La base de données "cavités" du BRGM recense 708 cavités d’origine naturelle et 129 cavités d’origine anthropique (2 caves, 86 ouvrages civils ou militaires, 41 carrières).

Le retrait-gonflement des argiles

Le matériau argileux présente la particularité de voir sa consistance se modifier en fonction de sa teneur en eau. Dur et cassant lorsqu’il est asséché, un certain degré d’humidité le fait se transformer en un matériau plastique et malléable. Ces modifications de consistance peuvent s’accompagner, en fonction de la structure particulière de certains minéraux constitutifs, de variations de volume plus ou moins conséquentes : forte augmentation de volume (phénomène de gonflement) lorsque la teneur en eau augmente, et inversement, rétractation (phénomène de retrait) en période de déficit pluviométrique marqué.

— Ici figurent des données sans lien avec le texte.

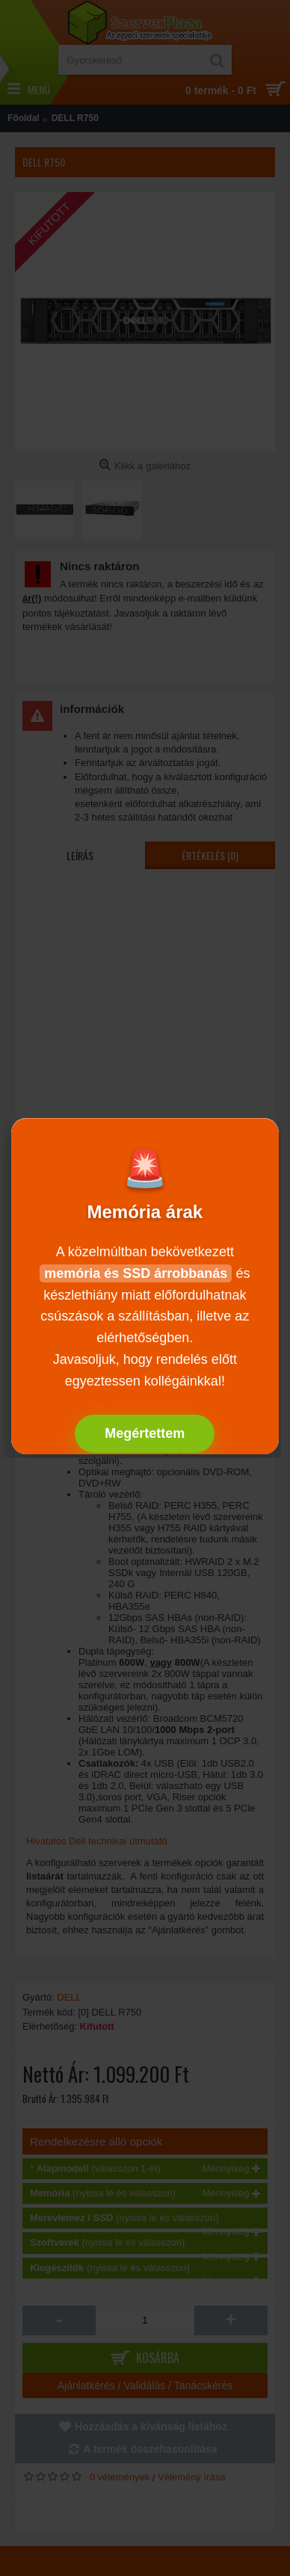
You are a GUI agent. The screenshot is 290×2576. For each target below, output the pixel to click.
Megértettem (145, 1433)
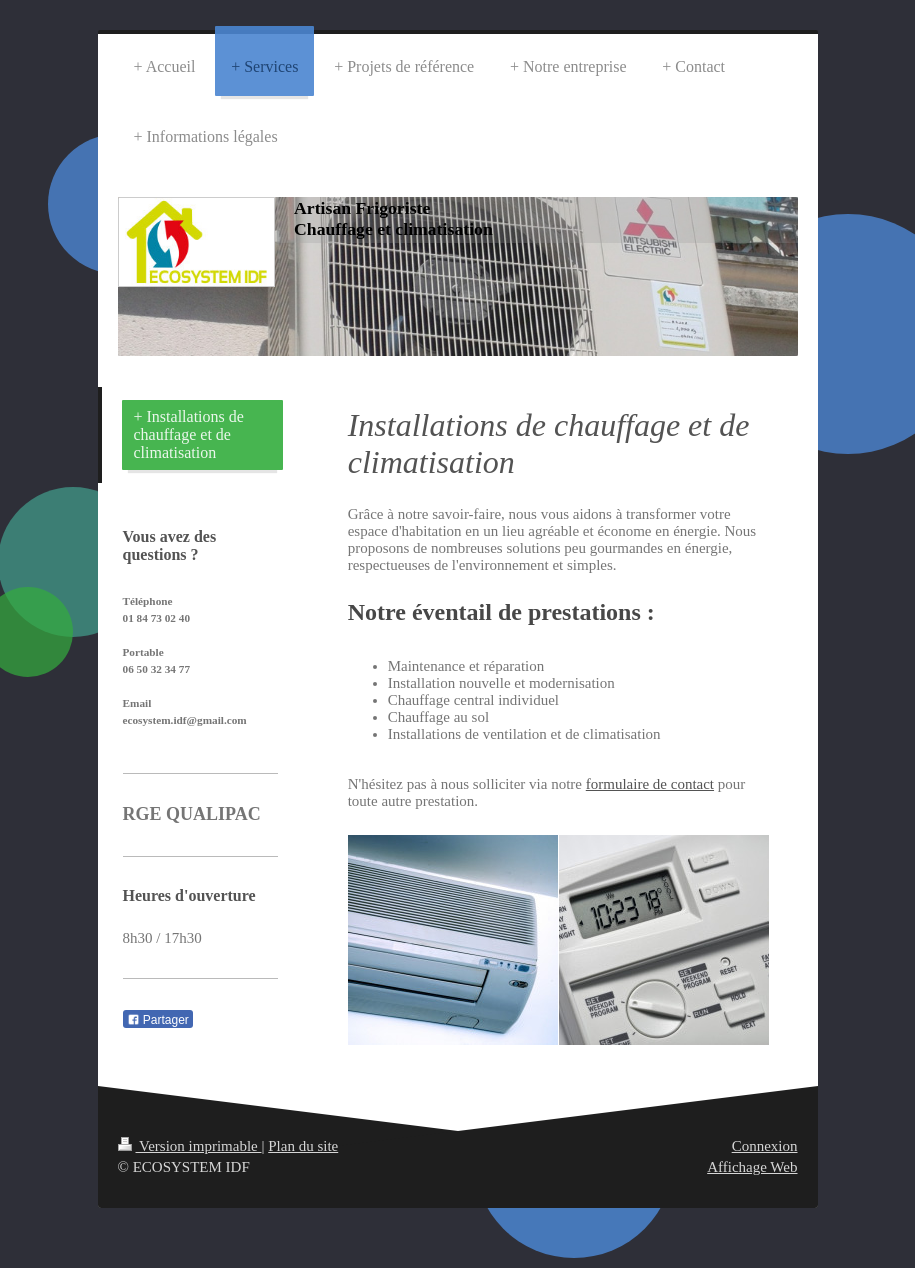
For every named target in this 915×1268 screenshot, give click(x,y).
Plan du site (303, 1146)
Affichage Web (752, 1167)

Les phénomènes de capillarité, et surtout de succion, sont à l’origine de ce comportement. Les variations de volume des sols argileux répondent donc à des variations de teneur en eau (on notera que des variations de contraintes extérieures - telles que les surcharges - peuvent, par ailleurs, également générer des variations de volume).

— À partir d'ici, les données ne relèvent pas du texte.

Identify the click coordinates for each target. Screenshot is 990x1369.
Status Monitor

Toutes les familles de minéraux argileux ne présentent pas la même prédisposition au phénomène de retrait-gonflement. L’analyse de leur structure minéralogique permet d’identifier les plus sensibles. Le groupe des smectites et, dans une moindre mesure, le groupe des interstratifiées (alternance plus ou moins régulière de feuillets de nature différente) font partie des sols les plus sujets au phénomène.

©

Carte départementale de l’exposition au retrait-gonflement des argiles

Les mouvements de terrain marquants dans le département

L'histoire de la Haute-Savoie est marquée par la catastrophe du plateau d'Assy (commune de Passy) en 1970 : une coulée boueuse chargée de débris rocheux et contenant d’importantes quantités de neige s'est répandue sur un sanatorium causant la mort de 71 personnes.

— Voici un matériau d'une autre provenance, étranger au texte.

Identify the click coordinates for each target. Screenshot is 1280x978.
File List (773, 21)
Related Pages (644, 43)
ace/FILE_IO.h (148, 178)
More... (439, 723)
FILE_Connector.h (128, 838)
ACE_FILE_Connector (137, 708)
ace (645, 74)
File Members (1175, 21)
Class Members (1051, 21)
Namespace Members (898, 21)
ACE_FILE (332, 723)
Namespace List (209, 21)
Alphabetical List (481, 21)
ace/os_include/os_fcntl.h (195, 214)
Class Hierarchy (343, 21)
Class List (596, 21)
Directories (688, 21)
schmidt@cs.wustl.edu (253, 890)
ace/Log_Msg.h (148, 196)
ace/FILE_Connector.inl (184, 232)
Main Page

Quelques autres évènements récents dans le département :

©

Glissement à Samoëns en 2016

©

Chute de bloc à Morzine en 2013

  • Janvier 2022, Saint-Gervais-les-Bains, glissement de terrain provoquant l’isolement du hameau de Bionnassay ;
  • Juin 2021, Bossey : évacuation de 52 logements suite à un glissement de terrain ;
  • Mars 2020 : glissement de Saint-Ferréol qui a entraîné une rupture de la liaison routière ;
  • Février 2020 aux Rochers de Vange (Sallanches), effondrement d’un pan de falaise de plus de 80 000 m³ ;
  • Juin 2016 : glissement de Saint-Sigismond dont les causes pourraient remonter à un séisme survenu en 2014 ;
  • Avril 2016, Samoëns : évacuation d’un chalet suite à un glissement de terrain ;
  • Novembre 2013 aux Côtes (les Villards-sur-Thônes), un glissement de surface emporte un chalet suite à une forte pluviométrie ;
  • Avril 2013 aux Allamands (Morzine) : chute de bloc de 60 tonnes s'arrêtant entre 2 bâtiments ;
  • Décembre 2012, Chevranges (Pers-Jussy) : glissement entraînant l’évacuation puis la destruction d’une habitation ;
  • Janvier 2009, Veyrier du Lac : plusieurs blocs de 1,3 et 3,5 m³ frôlent les habitations.

Les enjeux dans le département

Le département de la Haute-Savoie est principalement concerné par les risques chutes de blocs et de glissements de terrain.

Le phénomène de retrait et de gonflement des argiles, bien que présent acquière une importance secondaire.

En parallèle, la population est importante et concentrée dans les vallées et les points bas en général, la sensibilité aux risques majeurs mouvement de terrain est particulièrement élevée.

Ce risque est d’autant plus un enjeu qu’il peut se manifester sous toutes les formes qu’on lui connaît, à travers des évènements qui peuvent être spectaculaires et violents, ponctuels et étendus, lents ou rapide ce qui impacte et complique l’organisation des secours.

Par conséquent, le risque majeur mouvement de terrain est sans doute l’un de ceux qui contribue le plus à la culture du risque dans ce département par ses manifestations spectaculaires et constitue sans doute également un élément singulier de sa culture locale et de son identité.

Entre 1995 et 2018, sur 33 communes du département, les biens assurés indemnisés (autres que véhicules terrestres à moteur) représentent pour le marché de l’assurance un cumul estimé à plus de 20 millions d’euros.